The Wall Street Journal reported late Tuesday that the telcos planned to pull the plug on their planned meld, which the FCC and Justice Department had already signaled would be an uphill climb.
In a note to clients, senior analyst Paul de Sa and his team said that they continued to expect Comcast/TWC and AT&T/DirecTV to be approved and close by the first quarter of 2015. The benefit to them of taking T-Mobile/Sprint out of the equation is one less mega-merger being filed that could slow down the review processes at the commission.

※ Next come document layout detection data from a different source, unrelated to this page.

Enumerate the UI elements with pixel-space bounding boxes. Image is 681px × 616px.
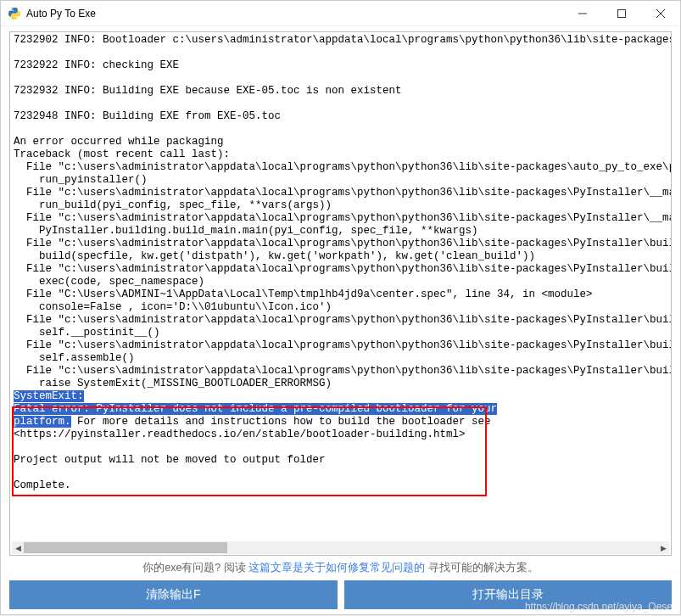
error-highlight-box [12, 406, 487, 496]
maximize-button[interactable] [602, 1, 641, 26]
scrollbar-thumb[interactable] [24, 542, 227, 553]
minimize-button[interactable] [563, 1, 602, 26]
maximize-icon [617, 9, 626, 18]
console-text-top: 7232902 INFO: Bootloader c:\users\admini… [14, 34, 671, 389]
scroll-left-icon[interactable]: ◀ [12, 542, 24, 554]
close-button[interactable] [641, 1, 680, 26]
horizontal-scrollbar[interactable]: ◀ ▶ [12, 541, 669, 554]
app-window: Auto Py To Exe 7232902 INFO: Bootloader … [0, 0, 681, 615]
window-title: Auto Py To Exe [26, 8, 96, 20]
minimize-icon [578, 9, 587, 18]
watermark-text: https://blog.csdn.net/ayiya_Oese [525, 601, 673, 613]
python-icon [8, 7, 21, 20]
clear-output-button[interactable]: 清除输出F [9, 580, 338, 609]
error-selection-line1: SystemExit: [14, 390, 84, 402]
titlebar-left: Auto Py To Exe [8, 7, 96, 20]
titlebar: Auto Py To Exe [1, 1, 680, 26]
help-suffix: 寻找可能的解决方案。 [425, 562, 538, 574]
help-text: 你的exe有问题? 阅读 这篇文章是关于如何修复常见问题的 寻找可能的解决方案。 [1, 559, 680, 580]
console-container: 7232902 INFO: Bootloader c:\users\admini… [9, 31, 672, 556]
svg-rect-1 [618, 9, 626, 17]
titlebar-controls [563, 1, 680, 26]
help-prefix: 你的exe有问题? 阅读 [142, 562, 248, 574]
help-link[interactable]: 这篇文章是关于如何修复常见问题的 [248, 562, 425, 574]
scroll-right-icon[interactable]: ▶ [657, 542, 669, 554]
close-icon [656, 9, 665, 18]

The FCC will benefit, they suggest, for that same reason, as well as gaining more certainty around the 600 Mhz auction and showing that "it can still be a relevant institution, able to resist high-profile lobbying campaigns and ignore distractions such as auction promises and attempts to negotiate by press leak."
Sprint and T-Mobile said they would bid some $10 billion in the incentive auction, but only if the government allowed them to merge.
Free Press added that the news of the planned merger was being scuttled was also a benefit to consumers.
"Sprint's decision to drop its bid for T-Mobile is good news for mobile users," said Free Press President Craig Aaron. "The deal could have stifled competition, squelched innovation and driven up prices. Give the FCC and DOJ credit for throwing cold water on this deal from the start. This should send a message to Comcast and AT&T, which are also lobbying Washington for approval of ill-advised mergers: Start paying more attention to the needs of your customers rather than scheming to swallow up the competition. Consumers win when mega-deals like this never materialize."
FCC chairman Tom Wheeler signaled he thought Sprint and T-Mobile had made the right move.
"Four national wireless providers is good for American consumers," he said in a statement. "Sprint now has an opportunity to focus their efforts on robust competition."
Analyst Craig Moffett of MoffettNathanson Research says Wheeler's FCC was the big winner in the no-deal. In his note to investors, Moffett said the FCC was the big winner, and perhaps broadcasters as well.
Now there will have to be four bidders for incentive auction spectrum instead of three. Plus, the FCC can take a "victory lap," he says, for "having been the cop on the beat in blocking at least one mega-deal out of an unprecedented, and unpopular, media consolidation wave."
If it seems unusual for the FCC and Justice to weigh in on a merger before it is even proposed, it is, but there's a reason. The companies approached the FCC and its chairman for input on prospects for the deal, which was never formally filed, after The FCC got in contact with the Justice Department since it generally coordinates merger reviews--DOJ's focus is on competition and not violating antitrust, the FCC also looks at competition, but also to how a deal affirmatively serves the public interest.
After kicking the tires, both the chairman and DOJ expressed skepticism about the wisdom of reducing the Big Four to the Big Three--Sprint and T-Mobile were suggesting it was more like increasing the Big Two to the Big Three by letting smaller carriers combine to more effectively compete with Verizon and AT&T.
"All the high-priced lobbying in the world couldn't change the facts in the proposed deal," said an FCC official characterizing the FCC's informal vetting and the companies decision, ultimately, not to try and do the deal.